We shouldn’t be surprised at Wilshaw’s views: after all, were talking about a man who, as a head teacher, banned students from hugging each other. His belief is that with zero tolerance discipline, smart uniforms and recitation of mantras, standards can be driven up. I bet that school was fun. I’m sure that Wilshaw would take issue with the idea that schools should be fun. It’s all about the statistics with him. No school will be described as outstanding unless its academic results are.

The problem is that if all you measure is exam grades and progress metrics, you’re missing out on some really important points.

A big one is that the world is fucked. If you ask the brains at the companies that are trying to solve the problems they’ll tell you that they get hundreds of applicants for every job, from bright-eyed graduates, all of whom have identically brilliant qualifications and none of whom can locate their arseholes with both hands and a mirror on a stick. Because the metrics that we judge our schools on don’t encourage creative thought, or teamwork, or long-term problem solving; in fact, as a preparation for real life, all school teaches kids is to do is as they’re told. That would be great if someone was going to tell them how to solve the world’s problems but they don’t because nobody knows – and the people that think they do are generally, well… dicks.

We haven’t really radically re-thought schooling since Victorian times. Read a bit of John Holt, watch Ken Robinson talk about changing educational paradigms (I know I’ve linked to it before but its great…) and tell me that they’re not onto something. Wilshaw, and by extension Ofsted, don’t give a crap about all that liberal hippy bullshit. They want A grades and lots of them. Doesn’t matter whether the kids can think, or love the subject. The point is that education is serving a society that’s barking up the wrong tree about how the world ought to be. That’s an important debate but its too complicated to have (especially with a nation who’ve never been taught any philosophy) and the people at the top believe, erroneously but to the core of their beings, that they have too much to lose.

Teaching, though, shouldn’t be stressful. I did it for ages and for the most part it was great fun.

It should be the best job in the world. People should be queuing up to take pay cuts to do it. Kids are hilarious, honest, enquiring. They make you question things. Teaching can force you to understand things that you thought you knew in a deeper and more profound way that you would think possible. A years teaching could be a new form of national service for anyone going into science, politics, medicine or any other job that forces you to explain complicated things to people who often fail to give a bugger.

What makes teaching stressful is teaching a turgid curriculum to kids from homes bereft of hope without the time or flexibility to make it interesting under pointless targets and restrictions on how it should be done with the threat of nitpicking, draconian inspection hanging over you. Its stressful because you can do it for ten years and be unable to afford a decent home in the town that you live while you see public servants lining their pockets from the tax that you’ve paid. Its stressful because you can be abused, kicked and spat at by students who can’t be expelled because it makes the school look bad on the league tables.

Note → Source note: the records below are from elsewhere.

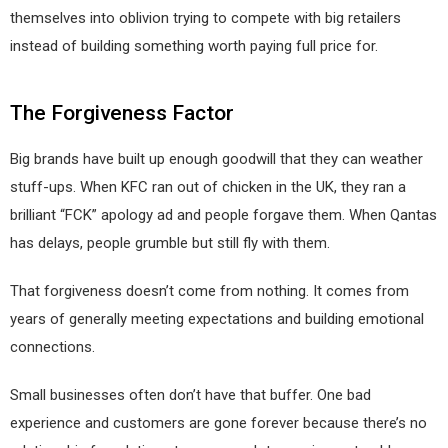
themselves into oblivion trying to compete with big retailers
instead of building something worth paying full price for.
The Forgiveness Factor
Big brands have built up enough goodwill that they can weather
stuff-ups. When KFC ran out of chicken in the UK, they ran a
brilliant “FCK” apology ad and people forgave them. When Qantas
has delays, people grumble but still fly with them.
That forgiveness doesn’t come from nothing. It comes from
years of generally meeting expectations and building emotional
connections.
Small businesses often don’t have that buffer. One bad
experience and customers are gone forever because there’s no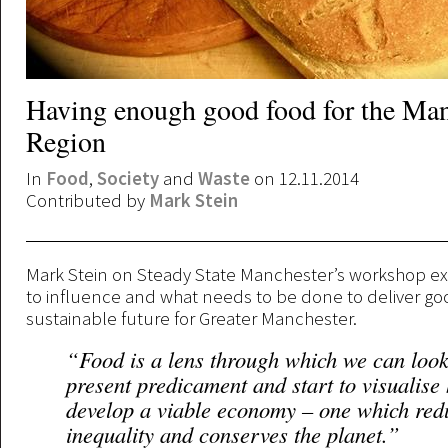
Having enough good food for the Man
Region
In
Food
,
Society
and
Waste
on 12.11.2014
Contributed by
Mark Stein
Mark Stein on Steady State Manchester’s workshop e
to influence and what needs to be done to deliver go
sustainable future for Greater Manchester.
“Food is a lens through which we can look
present predicament and start to visualise
develop a viable economy – one which red
inequality and conserves the planet.”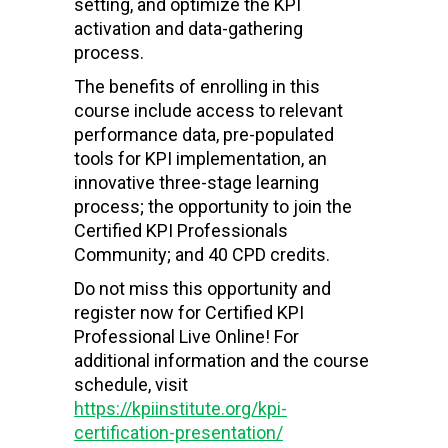
setting, and optimize the KPI
activation and data-gathering
process.
The benefits of enrolling in this
course include access to relevant
performance data, pre-populated
tools for KPI implementation, an
innovative three-stage learning
process; the opportunity to join the
Certified KPI Professionals
Community; and 40 CPD credits.
Do not miss this opportunity and
register now for Certified KPI
Professional Live Online! For
additional information and the course
schedule, visit
https://kpiinstitute.org/kpi-
certification-presentation/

Let me be balanced. I’ve seen teachers create plenty of their own stress. Kids try it on and you can deal with it with a smile and turn it into a joke or you can snap and they’ll snap right back. There are plenty of people in schools who should simply not be teaching; they don’t know their subjects, they can’t talk to children and they’re no help to their colleagues. They spread plenty of stress around too.

But there are thousands of teachers out there working for fifteen hours a day and for a good chunk of the holidays that are supposed to be the reward for the pressure, who take on the problems of their students and colleagues alike and who daily light up classrooms, studios and sports fields with awe, wonder and laughter. I know loads of them and the compassion, wisdom and support that they offer to their students is incredible. If you think that comes without a cost, Sir Michael, then you don’t know the meaning of the word stress either.